Start of Block

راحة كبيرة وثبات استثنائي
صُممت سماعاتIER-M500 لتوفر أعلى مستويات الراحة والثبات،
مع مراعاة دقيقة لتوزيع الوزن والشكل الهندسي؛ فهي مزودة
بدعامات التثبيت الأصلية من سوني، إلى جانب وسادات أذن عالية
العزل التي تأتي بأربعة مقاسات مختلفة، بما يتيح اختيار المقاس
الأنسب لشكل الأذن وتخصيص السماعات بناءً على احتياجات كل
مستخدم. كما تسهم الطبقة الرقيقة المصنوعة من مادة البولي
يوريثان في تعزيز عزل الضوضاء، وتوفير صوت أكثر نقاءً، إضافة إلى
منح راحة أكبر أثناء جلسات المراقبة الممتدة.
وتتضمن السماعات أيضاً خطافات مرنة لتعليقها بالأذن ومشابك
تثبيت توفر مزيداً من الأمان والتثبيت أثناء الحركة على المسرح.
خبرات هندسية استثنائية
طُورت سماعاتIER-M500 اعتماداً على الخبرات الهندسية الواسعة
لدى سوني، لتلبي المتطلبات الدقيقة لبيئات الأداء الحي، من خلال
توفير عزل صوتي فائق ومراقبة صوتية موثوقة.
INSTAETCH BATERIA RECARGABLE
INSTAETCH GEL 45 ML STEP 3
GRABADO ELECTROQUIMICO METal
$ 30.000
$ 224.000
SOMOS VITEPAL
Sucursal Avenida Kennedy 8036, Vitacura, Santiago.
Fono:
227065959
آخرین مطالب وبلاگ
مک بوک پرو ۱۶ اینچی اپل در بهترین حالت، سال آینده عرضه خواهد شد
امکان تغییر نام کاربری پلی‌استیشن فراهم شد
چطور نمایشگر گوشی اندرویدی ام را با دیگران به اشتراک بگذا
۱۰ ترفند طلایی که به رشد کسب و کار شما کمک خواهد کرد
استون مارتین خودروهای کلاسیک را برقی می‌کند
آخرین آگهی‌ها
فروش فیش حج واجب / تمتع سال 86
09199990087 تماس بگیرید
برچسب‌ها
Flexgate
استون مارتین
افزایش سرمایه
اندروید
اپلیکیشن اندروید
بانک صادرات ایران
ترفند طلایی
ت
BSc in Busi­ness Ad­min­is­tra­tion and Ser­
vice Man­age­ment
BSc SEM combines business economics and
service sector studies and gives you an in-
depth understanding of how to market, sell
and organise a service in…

End of Block
Start of Block

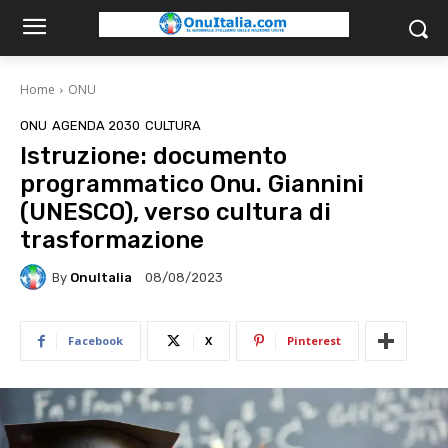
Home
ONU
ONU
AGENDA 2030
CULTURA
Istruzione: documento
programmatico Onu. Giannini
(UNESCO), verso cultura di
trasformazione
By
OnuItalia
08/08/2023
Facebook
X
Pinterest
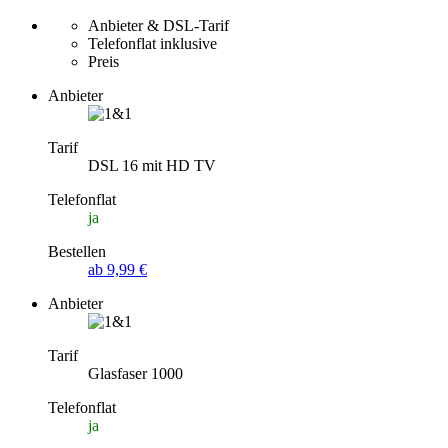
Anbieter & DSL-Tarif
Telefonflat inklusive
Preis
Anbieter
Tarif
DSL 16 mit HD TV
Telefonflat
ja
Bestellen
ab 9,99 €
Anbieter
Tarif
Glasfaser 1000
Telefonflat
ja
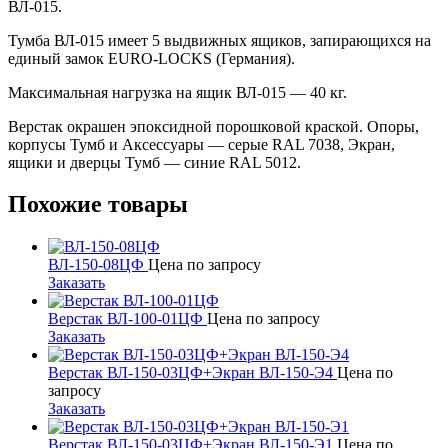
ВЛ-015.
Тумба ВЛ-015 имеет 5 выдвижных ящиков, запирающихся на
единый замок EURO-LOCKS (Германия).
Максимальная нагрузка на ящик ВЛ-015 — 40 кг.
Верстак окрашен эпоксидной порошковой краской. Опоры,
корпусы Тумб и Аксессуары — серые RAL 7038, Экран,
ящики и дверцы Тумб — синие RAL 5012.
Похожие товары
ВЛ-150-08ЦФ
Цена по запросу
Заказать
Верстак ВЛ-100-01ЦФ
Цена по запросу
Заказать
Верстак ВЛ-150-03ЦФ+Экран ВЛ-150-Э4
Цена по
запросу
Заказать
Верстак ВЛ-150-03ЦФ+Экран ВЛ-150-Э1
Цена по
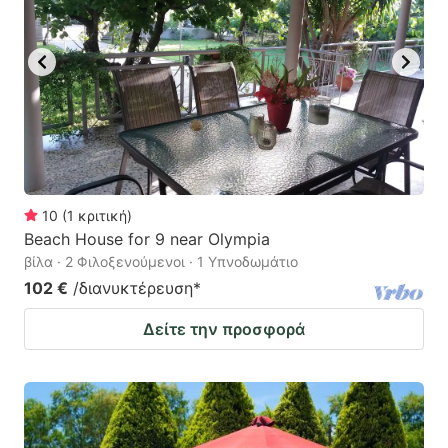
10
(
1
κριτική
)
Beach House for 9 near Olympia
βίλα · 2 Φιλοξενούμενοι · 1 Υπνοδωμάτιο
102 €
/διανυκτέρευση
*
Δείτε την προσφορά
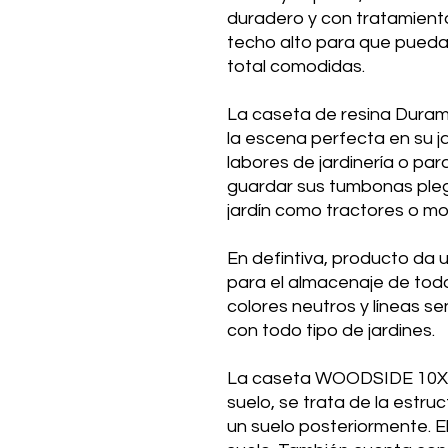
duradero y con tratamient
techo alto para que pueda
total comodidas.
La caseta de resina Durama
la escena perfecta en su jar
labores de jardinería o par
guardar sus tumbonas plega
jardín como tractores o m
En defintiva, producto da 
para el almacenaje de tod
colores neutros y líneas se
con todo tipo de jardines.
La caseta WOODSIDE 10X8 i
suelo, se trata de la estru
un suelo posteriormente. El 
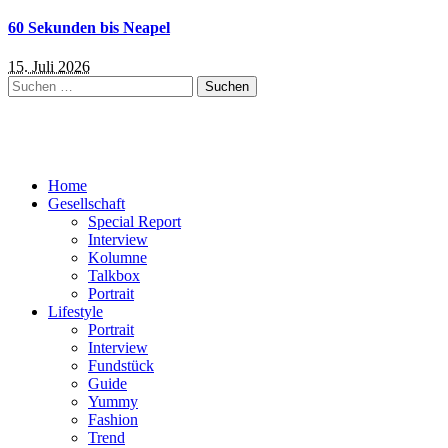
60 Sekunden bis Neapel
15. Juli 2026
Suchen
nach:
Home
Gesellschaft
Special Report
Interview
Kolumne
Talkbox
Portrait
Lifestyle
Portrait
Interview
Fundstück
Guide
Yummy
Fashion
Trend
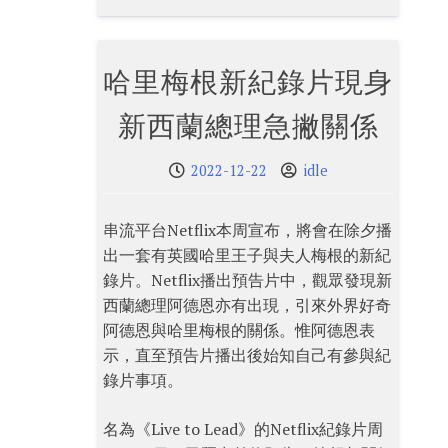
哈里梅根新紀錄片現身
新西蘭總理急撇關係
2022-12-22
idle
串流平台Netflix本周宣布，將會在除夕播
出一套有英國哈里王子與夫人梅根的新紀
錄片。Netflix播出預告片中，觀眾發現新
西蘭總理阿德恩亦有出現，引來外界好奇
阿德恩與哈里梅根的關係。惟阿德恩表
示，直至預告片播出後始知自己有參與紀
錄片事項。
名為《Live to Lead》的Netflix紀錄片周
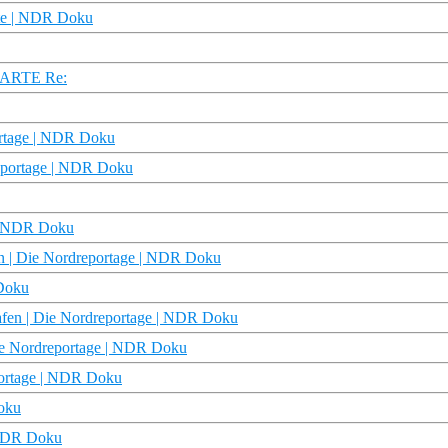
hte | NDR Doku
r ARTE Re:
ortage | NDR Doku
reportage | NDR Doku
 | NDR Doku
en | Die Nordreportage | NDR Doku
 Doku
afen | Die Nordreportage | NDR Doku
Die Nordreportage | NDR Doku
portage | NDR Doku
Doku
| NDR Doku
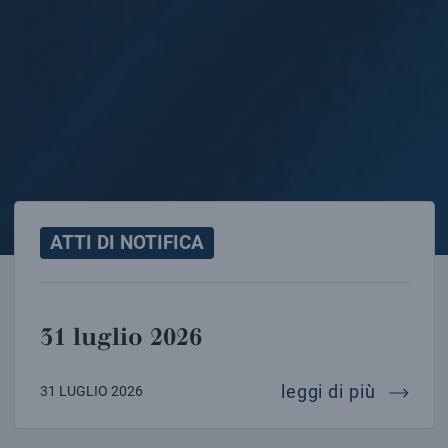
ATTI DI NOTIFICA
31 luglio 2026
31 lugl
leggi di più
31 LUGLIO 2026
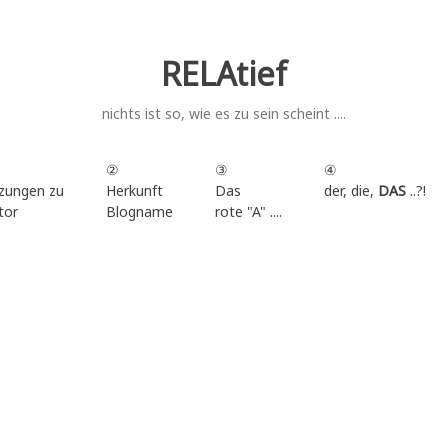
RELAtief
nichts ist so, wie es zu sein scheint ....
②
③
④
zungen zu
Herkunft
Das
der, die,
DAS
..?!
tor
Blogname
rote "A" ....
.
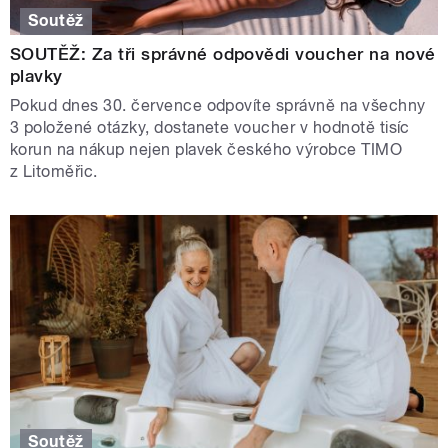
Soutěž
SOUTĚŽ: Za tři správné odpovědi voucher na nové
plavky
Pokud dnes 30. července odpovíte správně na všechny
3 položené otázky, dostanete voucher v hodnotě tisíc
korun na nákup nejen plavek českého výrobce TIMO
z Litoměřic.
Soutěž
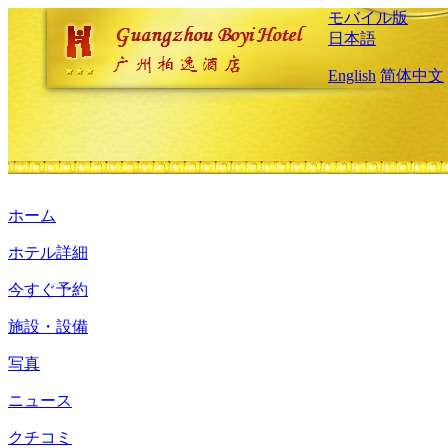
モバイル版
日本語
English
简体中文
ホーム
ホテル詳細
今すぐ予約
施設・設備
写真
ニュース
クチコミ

End of Block
Start of Block

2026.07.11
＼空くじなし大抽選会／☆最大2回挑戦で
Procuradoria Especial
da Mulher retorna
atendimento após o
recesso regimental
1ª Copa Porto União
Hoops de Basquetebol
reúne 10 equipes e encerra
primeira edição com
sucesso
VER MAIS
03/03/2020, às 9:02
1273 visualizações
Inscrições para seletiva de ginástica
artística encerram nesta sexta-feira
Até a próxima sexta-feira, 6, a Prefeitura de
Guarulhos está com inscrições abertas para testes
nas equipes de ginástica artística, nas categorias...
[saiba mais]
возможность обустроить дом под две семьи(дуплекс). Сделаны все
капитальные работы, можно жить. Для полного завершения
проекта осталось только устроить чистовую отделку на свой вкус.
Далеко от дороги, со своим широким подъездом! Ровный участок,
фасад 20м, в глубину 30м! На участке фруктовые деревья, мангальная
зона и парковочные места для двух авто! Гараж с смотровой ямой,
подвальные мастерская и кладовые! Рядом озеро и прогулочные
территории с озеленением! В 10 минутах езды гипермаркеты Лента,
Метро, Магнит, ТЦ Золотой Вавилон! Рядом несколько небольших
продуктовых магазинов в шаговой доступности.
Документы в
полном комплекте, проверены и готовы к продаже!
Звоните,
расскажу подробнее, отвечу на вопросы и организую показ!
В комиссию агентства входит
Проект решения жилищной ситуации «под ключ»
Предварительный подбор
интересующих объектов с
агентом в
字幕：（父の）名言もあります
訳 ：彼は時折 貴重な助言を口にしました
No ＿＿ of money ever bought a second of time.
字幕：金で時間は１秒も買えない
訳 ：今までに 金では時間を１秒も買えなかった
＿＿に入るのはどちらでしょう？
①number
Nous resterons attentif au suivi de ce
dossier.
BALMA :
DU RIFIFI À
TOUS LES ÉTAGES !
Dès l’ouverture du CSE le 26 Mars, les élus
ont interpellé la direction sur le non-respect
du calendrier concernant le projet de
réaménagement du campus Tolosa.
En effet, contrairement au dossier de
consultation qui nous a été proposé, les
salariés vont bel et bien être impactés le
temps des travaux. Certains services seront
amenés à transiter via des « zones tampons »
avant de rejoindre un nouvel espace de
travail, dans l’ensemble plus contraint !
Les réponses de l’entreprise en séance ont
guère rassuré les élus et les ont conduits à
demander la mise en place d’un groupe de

End of Block

### ASSIGNED TASK
The word "suelo" appears on some lines of the data above; count those lines and return only the number.

### TASK RESPONSE
2